En cas d’insuffisance rénale, la transplantation est le traitement de choix. Toutefois, le risque de rejet demeure important. Une meilleure compréhension de la réponse immunitaire lors du rejet de greffe rénale – et notamment du phénomène d’inflammation microvasculaire – pourrait contribuer à une meilleure prise en charge diagnostique et thérapeutique des patients. Une étude menée par des chercheurs et chercheuses de l’Inserm, de l’AP-HP et de l’université Paris Cité[1], en collaboration avec des partenaires internationaux, a caractérisé pour la première fois des nouvelles formes de rejet de greffe rénale et leur impact sur la survie à long terme des greffons rénaux. Les résultats sont publiés le 24 octobre dans la revue New England Journal of Medicine (NEJM).
© Université Paris Cité
La transplantation rénale est le traitement de choix pour les patients atteints d’insuffisance rénale terminale, mais son succès à long terme est compromis par le rejet, principale cause de perte des greffons. L’inflammation microvasculaire, un indicateur clé de la réponse immunitaire lors du rejet de greffe rénale, représente un défi majeur pour les cliniciens. Ce phénotype, encore très peu caractérisé, peut se manifester dans des contextes cliniques variés, rendant la prise en charge diagnostique et thérapeutique des patients particulièrement complexe.
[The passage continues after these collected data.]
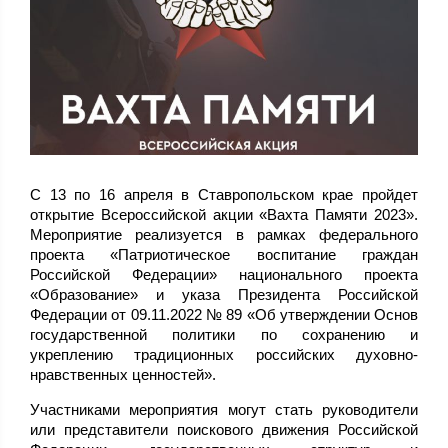
С 13 по 16 апреля в Ставропольском крае пройдет
открытие Всероссийской акции «Вахта Памяти 2023».
Мероприятие реализуется в рамках федерального
проекта «Патриотическое воспитание граждан
Российской Федерации» национального проекта
«Образование» и указа Президента Российской
Федерации от 09.11.2022 № 89 «Об утверждении Основ
государственной политики по сохранению и
укреплению традиционных российских духовно-
нравственных ценностей».
Участниками мероприятия могут стать руководители
или представители поискового движения Российской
Dans une vaste étude internationale[1] coordonnée par Alexandre Loupy, professeur à l’université Paris Cité, néphrologue dans le service de néphrologie-transplantation rénale adultes de l’hôpital Necker-Enfants malades (AP-HP) et directeur de l’Institut de Transplantation et de Régénération d’Organes de Paris – PITOR de l’université Paris Cité), incluant 16 000 biopsies réalisées chez 7000 patients greffés rénaux dans 30 centres de référence répartis dans 7 pays en Europe et en Amérique du Nord, les chercheurs et chercheuses ont caractérisé pour la première fois des nouvelles formes de rejet de greffe rénale et leur impact sur la survie à long terme des greffons rénaux.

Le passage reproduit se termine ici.